王鹤不认同特斯拉,行业里不少人也不认同银河通用。以王鹤看中的Sim2Real为例,不少从业者认为仿真合成数据与真实世界天然存在差异,这会影响训练效果。银河通用的第一款机器人盖博特面世后,有对手说感觉“松了口气”:“Demo和实际的应用差距很大”,“写了很多抓取的论文,最后一只手是吸盘。”

更大的质疑是,现在不是创业做人形机器人的时机。一些投资人认为,现在这批公司会成为先烈,因为硬件、材料、能源等很多技术还不成熟。李开复讲具身智能,说“我们肯定不能现在去投一个10年后才发生的事”;真格合伙人戴雨森说,具身还是黑莓时期,投不出iPhone。

人形机器人和具身智能仍处于极早期阶段,而且这是一个链条长、技术栈复杂的行业,AI、材料、能源、机械控制;开发、制造、供应链管理、客户拓展,最终活下来的公司不能有短板。

判断赢家还太早,这篇访谈记录了一位年轻科学家出发一年后看到了什么。他现在相信:大公司虽然掌握更多资源,但不一定正确,这是他的机会。

具身智能和人类社会的最大公约数

《晚点》:你从2016年开始研究如今的具身智能——把视觉模型、自然语言模型和机器人操作模型结合。从这些年的研发中你看到了什么?

王鹤:我在读博时就在做具身智能,当时还不叫“具身智能”,最初是把这三个分立的小模型结合在一起,实现类别级物体位姿估计(位姿:一个物体在三维空间中的位置和姿态;位资估计:找到一个物体的位姿),其实就是双手通用性操作。

回国之后、创立这儿之前,我在宇树机器狗的后背装了一根臂,尝试让它做一系列操作。但发现计算、资源甚至整套系统,很多地方不能满足我们的需求。

当时觉得,如果不做硬件,就只能完全仰赖别人,系统研发迭代也会受限。机器人本体产业不存在时,很难只做智能。

《晚点》:后来发生了什么变化?为什么在2023年决定创业?

王鹤:具身智能创业更早就在中国发酵了,比美国要早,主要原因是硬件和本体的成熟度。

美国的制造业不允许快速做出具身智能的完整demo,美国零部件供应不全,很多东西都得进口,而且硬件工程师也很匮乏。而中国做硬件,能做到成本最低、可靠性最高,像宇树做人形机器人,几个人半年就做出来了。

但本体只是个大号玩具,下一步是智能上要怎么竞争。到2023年时,全球出现了PaLM-E等具身多模态大模型,多模感知与具身操作之间的火花被点燃。我决定在这个时间创业。

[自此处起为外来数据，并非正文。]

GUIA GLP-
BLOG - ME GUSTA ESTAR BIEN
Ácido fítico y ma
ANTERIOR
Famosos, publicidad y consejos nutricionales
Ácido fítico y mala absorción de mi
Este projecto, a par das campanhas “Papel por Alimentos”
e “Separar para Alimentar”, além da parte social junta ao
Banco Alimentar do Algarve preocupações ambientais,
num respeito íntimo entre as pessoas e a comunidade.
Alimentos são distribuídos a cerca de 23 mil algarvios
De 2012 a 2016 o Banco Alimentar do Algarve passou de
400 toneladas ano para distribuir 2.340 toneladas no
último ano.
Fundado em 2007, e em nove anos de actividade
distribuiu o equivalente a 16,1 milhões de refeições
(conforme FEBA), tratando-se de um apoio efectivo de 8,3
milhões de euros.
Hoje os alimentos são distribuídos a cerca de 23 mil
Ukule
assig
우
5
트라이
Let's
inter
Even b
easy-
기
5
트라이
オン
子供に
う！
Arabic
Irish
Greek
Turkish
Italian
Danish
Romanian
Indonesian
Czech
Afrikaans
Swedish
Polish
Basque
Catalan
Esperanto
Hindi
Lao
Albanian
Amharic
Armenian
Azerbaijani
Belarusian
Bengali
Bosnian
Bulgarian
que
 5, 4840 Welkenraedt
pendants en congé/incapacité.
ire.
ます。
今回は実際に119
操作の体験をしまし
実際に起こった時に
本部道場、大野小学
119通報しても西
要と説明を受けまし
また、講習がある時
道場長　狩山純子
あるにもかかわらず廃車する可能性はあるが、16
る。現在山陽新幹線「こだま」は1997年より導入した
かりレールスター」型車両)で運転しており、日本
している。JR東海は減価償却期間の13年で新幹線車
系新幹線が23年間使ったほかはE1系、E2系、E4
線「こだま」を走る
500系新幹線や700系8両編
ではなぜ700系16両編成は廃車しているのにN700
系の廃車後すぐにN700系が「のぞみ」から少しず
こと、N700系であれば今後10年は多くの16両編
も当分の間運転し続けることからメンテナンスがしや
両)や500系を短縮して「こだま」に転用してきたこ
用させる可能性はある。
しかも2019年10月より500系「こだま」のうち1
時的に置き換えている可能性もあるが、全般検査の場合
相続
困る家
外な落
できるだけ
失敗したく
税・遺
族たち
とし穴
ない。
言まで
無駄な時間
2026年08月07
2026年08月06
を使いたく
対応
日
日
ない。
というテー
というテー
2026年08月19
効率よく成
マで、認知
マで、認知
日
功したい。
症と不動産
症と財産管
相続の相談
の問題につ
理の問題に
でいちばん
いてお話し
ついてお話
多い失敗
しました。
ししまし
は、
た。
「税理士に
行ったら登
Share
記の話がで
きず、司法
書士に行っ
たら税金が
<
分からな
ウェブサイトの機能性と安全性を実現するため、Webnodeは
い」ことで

《晚点》:为什么你创业选择做人形机器人?具身智能的载体不一定是人形。

王鹤:确实存在各种形态,狗、飞机、车都是。但所有形态里,具身智能跟人类社会最大的公约数只能是“人形”。

因为整个生产、生活环境都是为人设计的,人形能做的操作是最多的,未来数量也会最大,经济产值也最大。从愿景上说,具身智能和人形机器人可以划等号。

《晚点》:不少人认为具身智能的创业窗口还没到,现在这批公司会成为先烈,硬件、材料、能源等很多技术还不成熟。比如李开复讲具身智能,说“我们肯定不能现在去投一个10年后才发生的事”;真格合伙人戴雨森说,具身还是黑莓时期,投不出iPhone。

王鹤:我与李开复老师2019年见面时,他说还要50年,现在他已经从50年加速到10年了。

我们也不能用手机类比具身智能,从功能机到智能机,技术发生了很大变化,而现在具身智能的技术方向已经明确了:本体与大模型融合,成为通用机器人。

这时,下场越早,技术和数据积累就越多,会在后期拉开差距。机器人进入场景后,真实场景的数据会补足智能。后入局者极难超越一家已经有上万台机器人、不断有真实数据回流,并且已经在场景里踩过坑的公司。

这和自动驾驶类似,只有卖出足够量的车,才会有足够多数据,才能用数据更快完善算法。Google和特斯拉之争,特斯拉就赢在车足够多。

具身智能有可能长成与车媲美的市场。它拥有与历次技术变革的特点:初期慢,逐步替代专用机器人;而一旦达到万台级规模,会加速替换传统产业。

《晚点》:一个事实是,具身智能创业热发生在ChatGPT和大模型热潮之后。但实际上大模型只能解决具身智能的小部分问题,所以会有人觉得现在还太早。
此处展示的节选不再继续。